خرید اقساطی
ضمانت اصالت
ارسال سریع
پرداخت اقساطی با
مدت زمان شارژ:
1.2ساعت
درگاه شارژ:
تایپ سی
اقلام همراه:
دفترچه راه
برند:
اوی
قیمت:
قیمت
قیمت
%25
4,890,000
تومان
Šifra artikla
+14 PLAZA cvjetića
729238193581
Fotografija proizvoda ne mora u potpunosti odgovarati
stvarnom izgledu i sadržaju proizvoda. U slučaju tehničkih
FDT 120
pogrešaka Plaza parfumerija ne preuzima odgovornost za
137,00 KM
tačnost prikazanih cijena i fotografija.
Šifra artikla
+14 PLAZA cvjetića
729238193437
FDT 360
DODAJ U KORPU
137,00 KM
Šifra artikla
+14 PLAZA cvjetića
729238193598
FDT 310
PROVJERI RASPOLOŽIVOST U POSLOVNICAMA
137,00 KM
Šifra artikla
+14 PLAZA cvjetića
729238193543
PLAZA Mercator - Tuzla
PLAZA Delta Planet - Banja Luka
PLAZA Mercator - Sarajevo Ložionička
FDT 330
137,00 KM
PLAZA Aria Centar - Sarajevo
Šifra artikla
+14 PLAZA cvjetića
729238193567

====

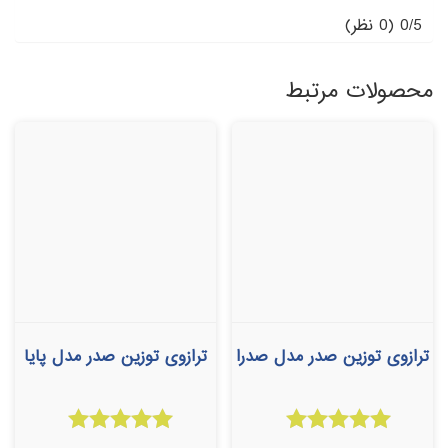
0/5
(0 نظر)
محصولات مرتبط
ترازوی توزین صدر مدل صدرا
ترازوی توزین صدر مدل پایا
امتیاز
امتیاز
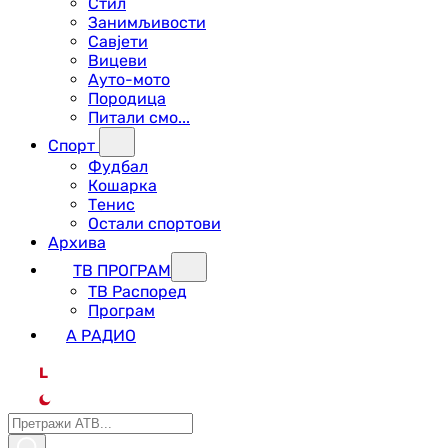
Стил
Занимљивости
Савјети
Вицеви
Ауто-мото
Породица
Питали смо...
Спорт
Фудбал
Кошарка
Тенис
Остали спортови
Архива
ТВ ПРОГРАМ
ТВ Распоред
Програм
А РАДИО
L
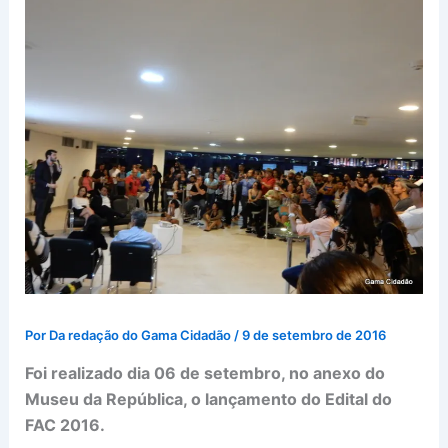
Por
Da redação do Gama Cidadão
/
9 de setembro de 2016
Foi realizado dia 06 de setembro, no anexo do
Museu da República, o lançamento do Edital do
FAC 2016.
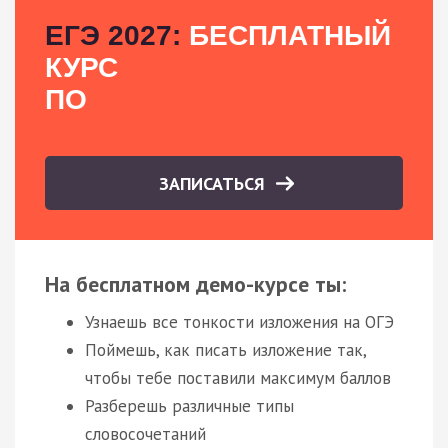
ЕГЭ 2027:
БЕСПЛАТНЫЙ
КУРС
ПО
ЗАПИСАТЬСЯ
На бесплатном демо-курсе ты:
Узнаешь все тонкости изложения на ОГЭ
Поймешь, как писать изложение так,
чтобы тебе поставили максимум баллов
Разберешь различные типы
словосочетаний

====

◆ **PROBLEM TO SOLVE**
Once you have found every line in the listing that holds the string "توزین", copy each of them.

◆ **EXERCISE ANSWER**
ترازوی توزین صدر مدل صدرا
ترازوی توزین صدر مدل پایا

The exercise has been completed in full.